= The problem =
Would you transcribe the listing that follows word for word, skipping pictures?

= Given entries =
++++++++++++++++++++

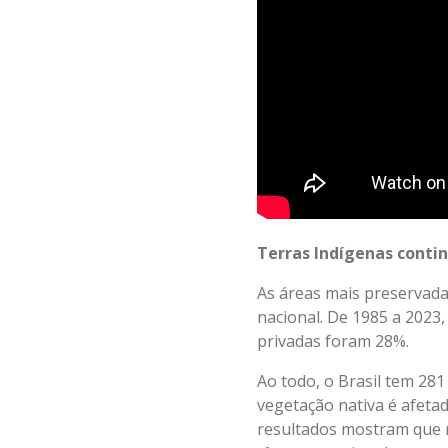
Terras Indígenas conti
As áreas mais preservada
nacional. De 1985 a 2023
privadas foram 28%.
Ao todo, o Brasil tem 28
vegetação nativa é afetada
resultados mostram que na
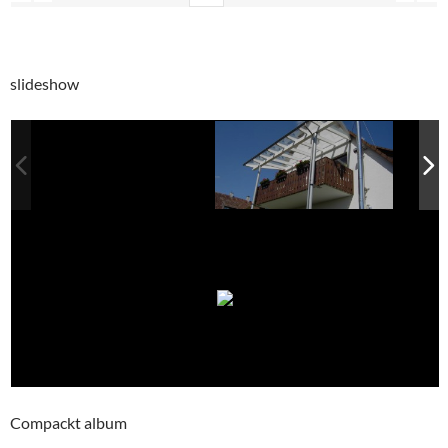
slideshow
Compackt album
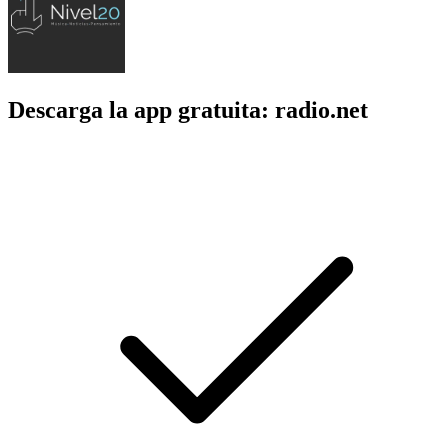
Descarga la app gratuita: radio.net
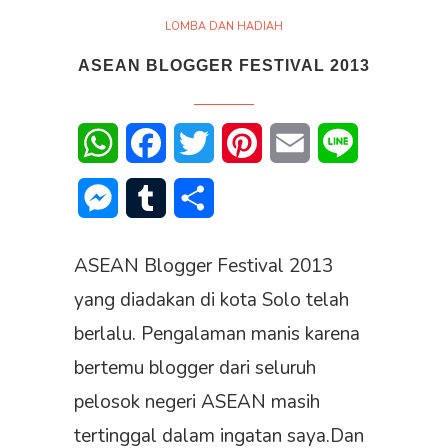
LOMBA DAN HADIAH
ASEAN BLOGGER FESTIVAL 2013
WhatsApp
Facebook
Twitter
Pinterest
Email
Line
Messenger
Tumblr
Share
ASEAN Blogger Festival 2013
yang diadakan di kota Solo telah
berlalu. Pengalaman manis karena
bertemu blogger dari seluruh
pelosok negeri ASEAN masih
tertinggal dalam ingatan saya.Dan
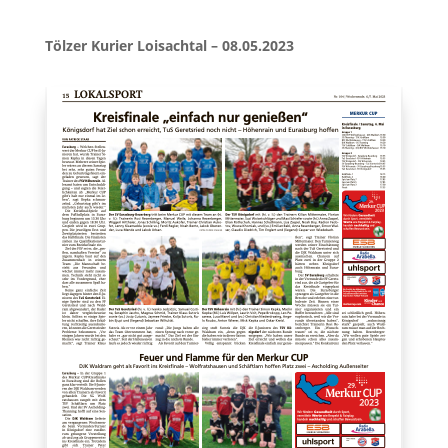
Tölzer Kurier Loisachtal – 08.05.2023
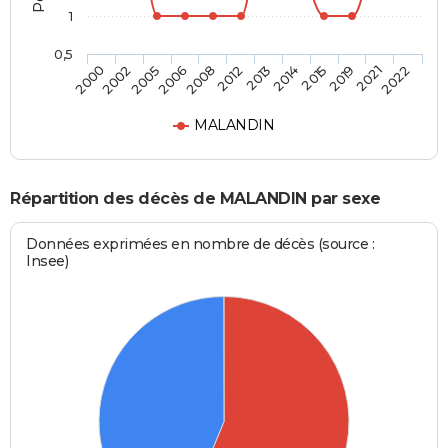
1
0,5
2002
2008
2014
2021
2005
2012
2015
2022
2000
2006
2013
2019
MALANDIN
Répartition des décès de MALANDIN par sexe
Données exprimées en nombre de décès (source :
Insee)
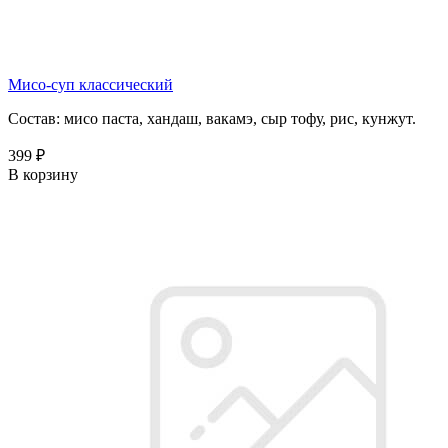
Мисо-суп классический
Состав: мисо паста, хандаш, вакамэ, сыр тофу, рис, кунжут.
399 ₽
В корзину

++++++++++++++++++++

= Answer for this exercise =
Terras Indígenas conti
As áreas mais preservada
nacional. De 1985 a 2023
privadas foram 28%.
Ao todo, o Brasil tem 28
vegetação nativa é afetada
resultados mostram que na
slideshow
Compackt album
Descarga la app gratuita: radio.net
LOMBA DAN HADIAH
ASEAN BLOGGER FESTIVAL 2013
WhatsApp
Facebook
Twitter
Pinterest
Email
Line
Messenger
Tumblr
Share
ASEAN Blogger Festival 2013
yang diadakan di kota Solo telah
berlalu. Pengalaman manis karena
bertemu blogger dari seluruh
pelosok negeri ASEAN masih
tertinggal dalam ingatan saya.Dan
Tölzer Kurier Loisachtal – 08.05.2023
1
0,5
2002
2008
2014
2021
2005
2012
2015
2022
2000
2006
2013
2019
MALANDIN
Répartition des décès de MALANDIN par sexe
Données exprimées en nombre de décès (source :
Insee)
Мисо-суп классический
Состав: мисо паста, хандаш, вакамэ, сыр тофу, рис, кунжут.
399 ₽
В корзину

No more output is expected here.